About this exercise - Return every line from the listing where the word "bovina" occurs.

Exercise materials -

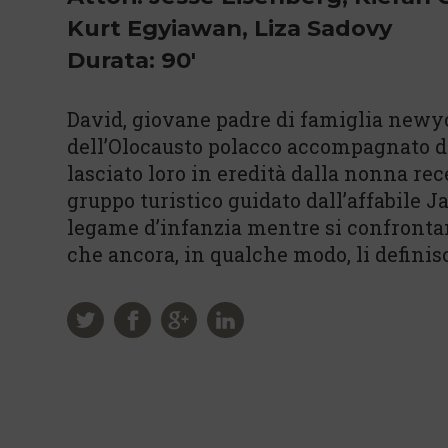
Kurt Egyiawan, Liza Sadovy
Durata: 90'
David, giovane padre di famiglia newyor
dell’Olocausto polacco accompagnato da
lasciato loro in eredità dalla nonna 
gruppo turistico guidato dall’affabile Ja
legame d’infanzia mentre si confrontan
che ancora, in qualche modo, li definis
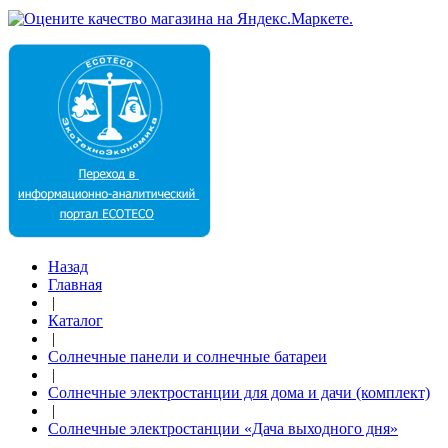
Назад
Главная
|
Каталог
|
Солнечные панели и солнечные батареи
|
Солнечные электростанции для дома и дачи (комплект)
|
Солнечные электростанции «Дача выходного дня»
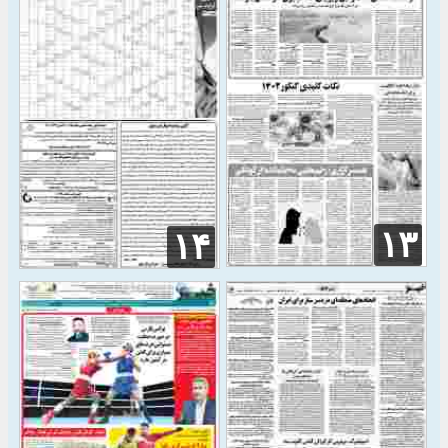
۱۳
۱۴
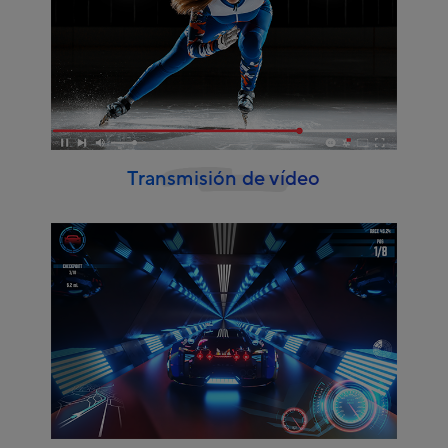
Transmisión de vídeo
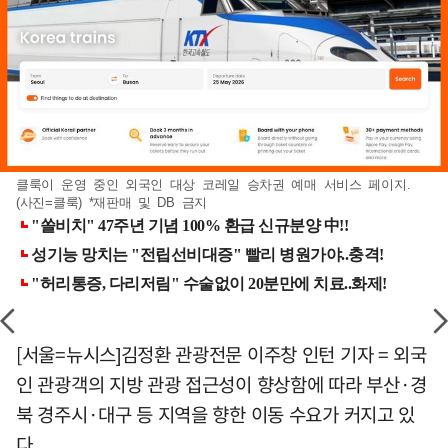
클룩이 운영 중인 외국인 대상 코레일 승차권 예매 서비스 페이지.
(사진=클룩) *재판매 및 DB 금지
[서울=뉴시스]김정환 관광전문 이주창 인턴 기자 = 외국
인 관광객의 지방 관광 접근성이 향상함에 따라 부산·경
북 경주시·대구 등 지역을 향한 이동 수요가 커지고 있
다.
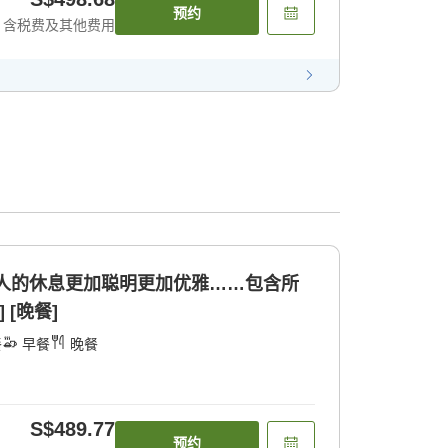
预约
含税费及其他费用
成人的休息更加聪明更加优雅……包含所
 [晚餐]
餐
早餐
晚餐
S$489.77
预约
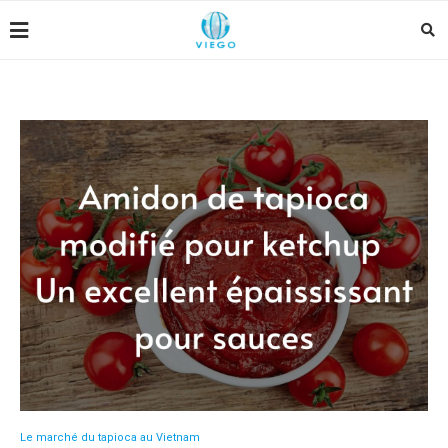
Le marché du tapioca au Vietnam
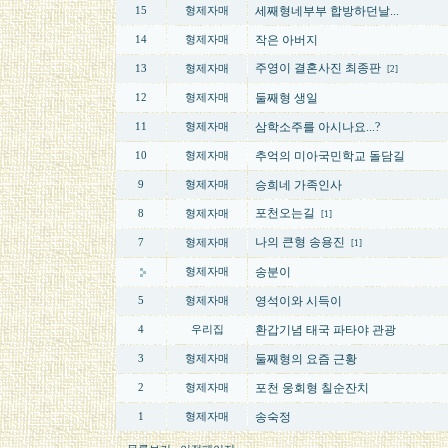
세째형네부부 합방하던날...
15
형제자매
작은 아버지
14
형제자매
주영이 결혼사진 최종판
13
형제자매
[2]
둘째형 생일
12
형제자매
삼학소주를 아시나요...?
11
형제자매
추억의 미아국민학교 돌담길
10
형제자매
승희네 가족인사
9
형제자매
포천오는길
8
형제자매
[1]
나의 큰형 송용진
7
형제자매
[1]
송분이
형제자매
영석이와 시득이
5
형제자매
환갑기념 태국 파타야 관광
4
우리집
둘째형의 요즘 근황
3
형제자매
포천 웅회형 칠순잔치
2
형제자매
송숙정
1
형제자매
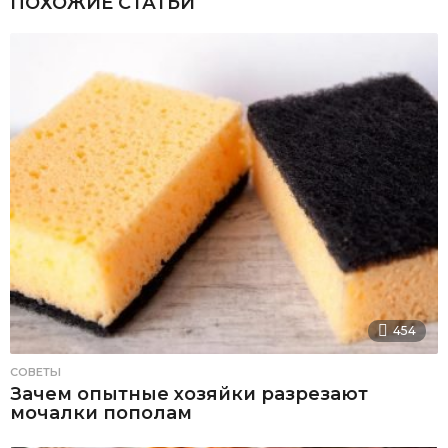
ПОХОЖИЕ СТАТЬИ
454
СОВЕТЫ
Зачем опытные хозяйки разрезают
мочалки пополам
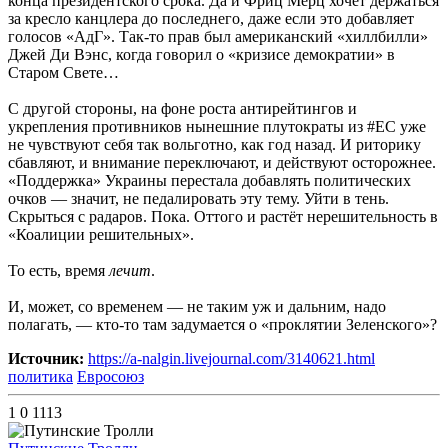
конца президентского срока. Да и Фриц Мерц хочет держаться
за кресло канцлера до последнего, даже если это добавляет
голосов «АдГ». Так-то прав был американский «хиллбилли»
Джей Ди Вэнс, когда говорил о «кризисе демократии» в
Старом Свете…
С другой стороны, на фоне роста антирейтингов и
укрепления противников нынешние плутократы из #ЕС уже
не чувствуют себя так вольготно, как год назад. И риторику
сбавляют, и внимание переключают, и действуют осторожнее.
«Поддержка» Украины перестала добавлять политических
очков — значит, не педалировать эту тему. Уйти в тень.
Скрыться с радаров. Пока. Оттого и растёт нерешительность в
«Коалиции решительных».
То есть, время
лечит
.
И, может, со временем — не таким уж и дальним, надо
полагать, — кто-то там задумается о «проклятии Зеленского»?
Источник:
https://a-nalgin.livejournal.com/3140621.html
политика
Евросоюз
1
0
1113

--

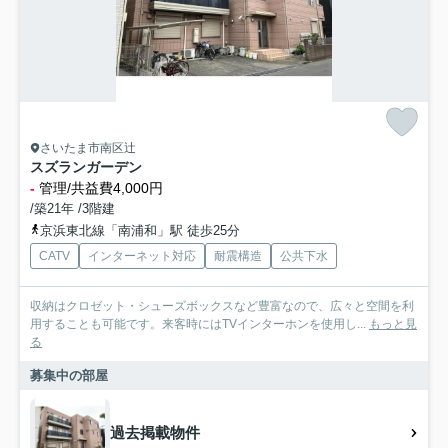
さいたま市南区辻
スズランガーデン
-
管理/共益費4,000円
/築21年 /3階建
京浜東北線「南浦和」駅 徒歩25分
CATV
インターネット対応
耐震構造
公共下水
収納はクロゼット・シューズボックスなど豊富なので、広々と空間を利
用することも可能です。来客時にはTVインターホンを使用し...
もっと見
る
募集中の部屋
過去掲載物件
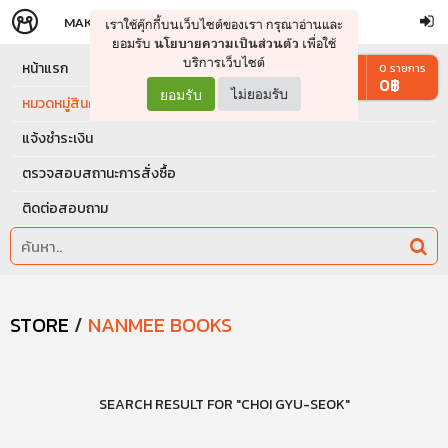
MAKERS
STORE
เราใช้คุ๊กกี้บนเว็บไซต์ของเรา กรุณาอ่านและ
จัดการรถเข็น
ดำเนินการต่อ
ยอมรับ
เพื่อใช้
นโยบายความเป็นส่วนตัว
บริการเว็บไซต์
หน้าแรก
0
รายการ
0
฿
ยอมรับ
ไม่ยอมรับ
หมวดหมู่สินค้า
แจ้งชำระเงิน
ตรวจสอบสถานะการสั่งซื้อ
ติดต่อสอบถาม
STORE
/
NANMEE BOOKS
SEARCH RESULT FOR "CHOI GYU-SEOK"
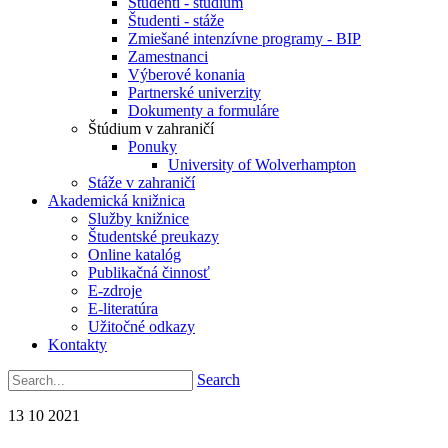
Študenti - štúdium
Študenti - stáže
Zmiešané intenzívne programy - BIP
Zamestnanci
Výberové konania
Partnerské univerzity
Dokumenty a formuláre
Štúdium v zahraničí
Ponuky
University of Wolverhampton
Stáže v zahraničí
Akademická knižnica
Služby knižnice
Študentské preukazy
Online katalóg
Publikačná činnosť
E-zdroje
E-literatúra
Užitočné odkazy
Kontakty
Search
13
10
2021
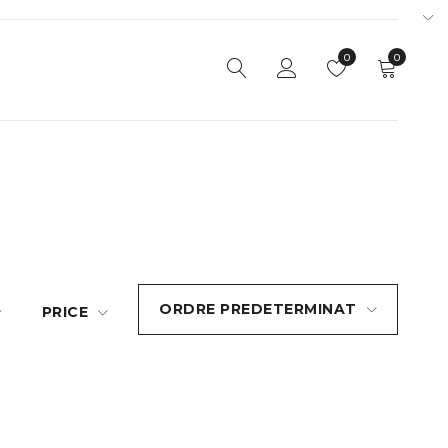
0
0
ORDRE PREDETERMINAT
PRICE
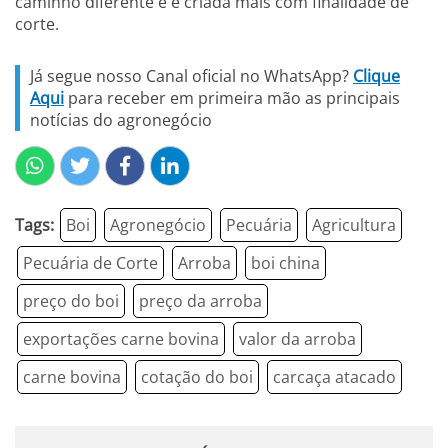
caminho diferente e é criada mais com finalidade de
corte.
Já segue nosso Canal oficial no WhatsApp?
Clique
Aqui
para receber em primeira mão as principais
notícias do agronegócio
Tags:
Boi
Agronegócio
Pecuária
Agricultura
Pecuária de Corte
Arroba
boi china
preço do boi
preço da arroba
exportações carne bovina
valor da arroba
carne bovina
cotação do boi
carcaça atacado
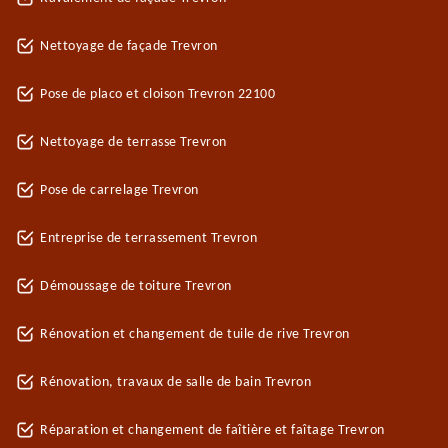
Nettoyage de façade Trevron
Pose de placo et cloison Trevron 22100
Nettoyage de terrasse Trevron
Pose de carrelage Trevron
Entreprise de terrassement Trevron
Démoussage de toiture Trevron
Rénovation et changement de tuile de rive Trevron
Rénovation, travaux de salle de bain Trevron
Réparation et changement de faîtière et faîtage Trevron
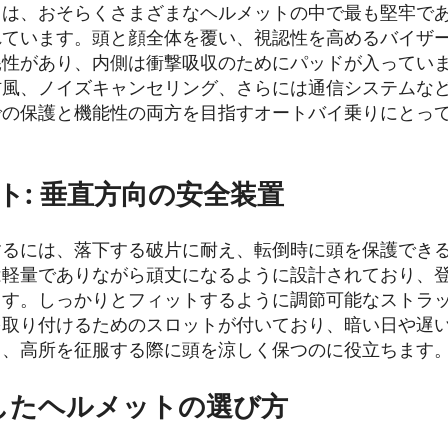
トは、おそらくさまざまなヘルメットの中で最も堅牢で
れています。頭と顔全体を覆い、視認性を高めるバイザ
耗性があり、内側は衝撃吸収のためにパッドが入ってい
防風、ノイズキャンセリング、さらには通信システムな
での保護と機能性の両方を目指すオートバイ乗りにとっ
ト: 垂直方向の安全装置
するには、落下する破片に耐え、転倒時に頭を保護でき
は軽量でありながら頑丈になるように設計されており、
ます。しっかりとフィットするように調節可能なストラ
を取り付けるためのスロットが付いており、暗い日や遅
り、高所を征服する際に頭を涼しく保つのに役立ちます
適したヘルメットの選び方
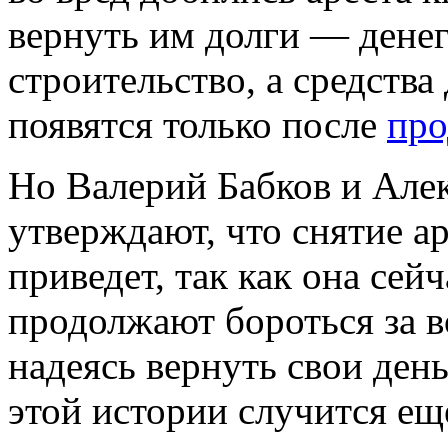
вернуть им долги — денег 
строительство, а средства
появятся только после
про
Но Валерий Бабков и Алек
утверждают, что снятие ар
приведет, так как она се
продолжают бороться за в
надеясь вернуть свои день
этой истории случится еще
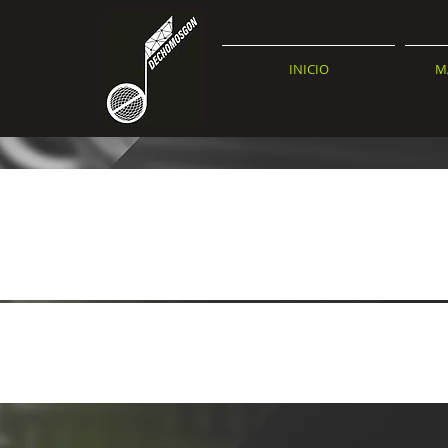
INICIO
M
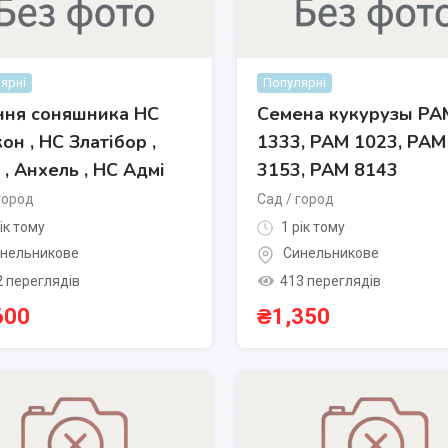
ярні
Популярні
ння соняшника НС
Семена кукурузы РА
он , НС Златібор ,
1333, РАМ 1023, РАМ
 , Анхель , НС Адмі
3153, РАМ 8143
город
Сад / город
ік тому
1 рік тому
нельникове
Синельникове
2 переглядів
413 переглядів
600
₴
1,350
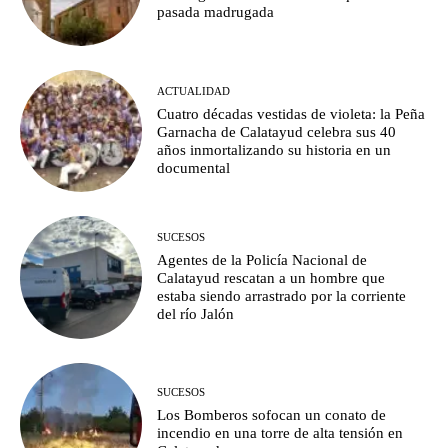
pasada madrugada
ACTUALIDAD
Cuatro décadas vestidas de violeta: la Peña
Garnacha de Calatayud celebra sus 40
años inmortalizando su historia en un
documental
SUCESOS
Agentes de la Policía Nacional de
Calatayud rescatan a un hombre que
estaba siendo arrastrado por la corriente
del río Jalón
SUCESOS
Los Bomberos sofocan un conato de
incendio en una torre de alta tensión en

The answer -
exportações carne bovina
carne bovina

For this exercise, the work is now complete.